Mechanochemical Synthesis of Pyrite Ni_1−xFe_xS₂ Electrode for All-solid-state Sodium Battery

Abstract

All-solid-state sodium secondary batteries are expected to be low-cost, next-generation batteries. NiS₂ and FeS₂ are potential candidates as positive electrode materials owing to their high theoretical capacities. However, it is difficult to achieve sufficient capacity with bulk FeS₂. In this study, pyrite Ni_1−xFe_xS₂ (x = 0, 0.3, 0.5, 0.7, 0.9, and 1) electrodes are prepared by a mechanochemical process. The all-solid-state sodium cells with Ni_1−xFe_xS₂ show higher discharge–charge potentials than those with NiS₂, and higher capacities than those with FeS₂. In addition, Ni_1−xFe_xS₂ exhibits a higher rate performance than those of NiS₂ and FeS₂. The all-solid-state cells using Ni_1−xFe_xS₂ (x = 0.3, 0.5, and 0.7) are discharged and charged with a high capacity of approximately 390 mAh g⁻¹, without significant capacity fading for at least 30 cycles.

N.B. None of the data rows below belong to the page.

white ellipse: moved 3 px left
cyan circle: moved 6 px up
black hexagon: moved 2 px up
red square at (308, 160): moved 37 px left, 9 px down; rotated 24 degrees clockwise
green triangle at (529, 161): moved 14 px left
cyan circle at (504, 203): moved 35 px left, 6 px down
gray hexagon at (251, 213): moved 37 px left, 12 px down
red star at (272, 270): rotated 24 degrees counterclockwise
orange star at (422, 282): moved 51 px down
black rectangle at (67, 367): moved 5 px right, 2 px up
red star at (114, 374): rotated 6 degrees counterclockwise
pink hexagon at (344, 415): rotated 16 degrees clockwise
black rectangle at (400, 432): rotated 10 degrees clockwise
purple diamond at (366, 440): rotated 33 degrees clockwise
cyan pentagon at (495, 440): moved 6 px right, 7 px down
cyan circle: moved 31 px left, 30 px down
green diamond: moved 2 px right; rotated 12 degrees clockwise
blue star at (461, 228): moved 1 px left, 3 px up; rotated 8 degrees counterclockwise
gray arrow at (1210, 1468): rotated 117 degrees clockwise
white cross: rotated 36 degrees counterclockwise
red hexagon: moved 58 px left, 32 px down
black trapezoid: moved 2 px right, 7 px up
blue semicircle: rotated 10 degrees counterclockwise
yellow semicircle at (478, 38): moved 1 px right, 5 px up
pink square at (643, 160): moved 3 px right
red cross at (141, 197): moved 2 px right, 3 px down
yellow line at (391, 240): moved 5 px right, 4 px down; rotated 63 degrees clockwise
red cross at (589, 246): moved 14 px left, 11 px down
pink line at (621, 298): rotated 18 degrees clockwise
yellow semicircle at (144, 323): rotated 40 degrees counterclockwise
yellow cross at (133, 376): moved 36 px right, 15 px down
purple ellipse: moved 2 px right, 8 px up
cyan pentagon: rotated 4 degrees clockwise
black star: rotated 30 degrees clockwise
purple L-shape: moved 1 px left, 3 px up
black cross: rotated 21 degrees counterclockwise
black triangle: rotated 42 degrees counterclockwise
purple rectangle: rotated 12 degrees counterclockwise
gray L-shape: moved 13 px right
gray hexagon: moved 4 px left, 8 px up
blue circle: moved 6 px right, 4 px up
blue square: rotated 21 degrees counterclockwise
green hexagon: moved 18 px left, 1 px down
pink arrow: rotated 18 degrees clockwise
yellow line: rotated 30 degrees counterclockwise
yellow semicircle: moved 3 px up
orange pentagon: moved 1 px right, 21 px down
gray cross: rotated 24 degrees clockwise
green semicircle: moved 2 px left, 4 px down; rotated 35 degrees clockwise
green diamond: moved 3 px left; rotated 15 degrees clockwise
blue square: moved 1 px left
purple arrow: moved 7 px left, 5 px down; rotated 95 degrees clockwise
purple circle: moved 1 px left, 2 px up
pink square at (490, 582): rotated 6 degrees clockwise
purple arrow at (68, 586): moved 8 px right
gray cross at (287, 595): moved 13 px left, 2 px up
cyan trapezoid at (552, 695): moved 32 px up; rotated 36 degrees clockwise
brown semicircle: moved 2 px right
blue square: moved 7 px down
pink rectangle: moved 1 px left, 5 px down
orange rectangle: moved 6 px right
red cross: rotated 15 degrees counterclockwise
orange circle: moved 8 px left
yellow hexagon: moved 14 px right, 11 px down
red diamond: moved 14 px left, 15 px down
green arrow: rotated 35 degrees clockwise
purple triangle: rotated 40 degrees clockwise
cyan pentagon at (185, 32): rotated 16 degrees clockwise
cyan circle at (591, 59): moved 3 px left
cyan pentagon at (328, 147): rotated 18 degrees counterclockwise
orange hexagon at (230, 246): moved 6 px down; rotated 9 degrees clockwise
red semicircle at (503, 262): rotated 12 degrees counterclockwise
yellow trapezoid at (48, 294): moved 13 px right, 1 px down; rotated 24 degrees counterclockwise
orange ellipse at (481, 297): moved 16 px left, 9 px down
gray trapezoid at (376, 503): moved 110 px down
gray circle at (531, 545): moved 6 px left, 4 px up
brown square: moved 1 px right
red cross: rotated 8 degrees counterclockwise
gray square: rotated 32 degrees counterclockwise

The solid-solution formation of NiS₂ and FeS₂ results in lower material cost, higher rate performance, higher discharge–charge potential than those of NiS₂, and higher capacity than that of FeS₂. Pyrite Ni_1−xFe_xS₂ is a promising positive electrode material for all-solid-state sodium secondary batteries.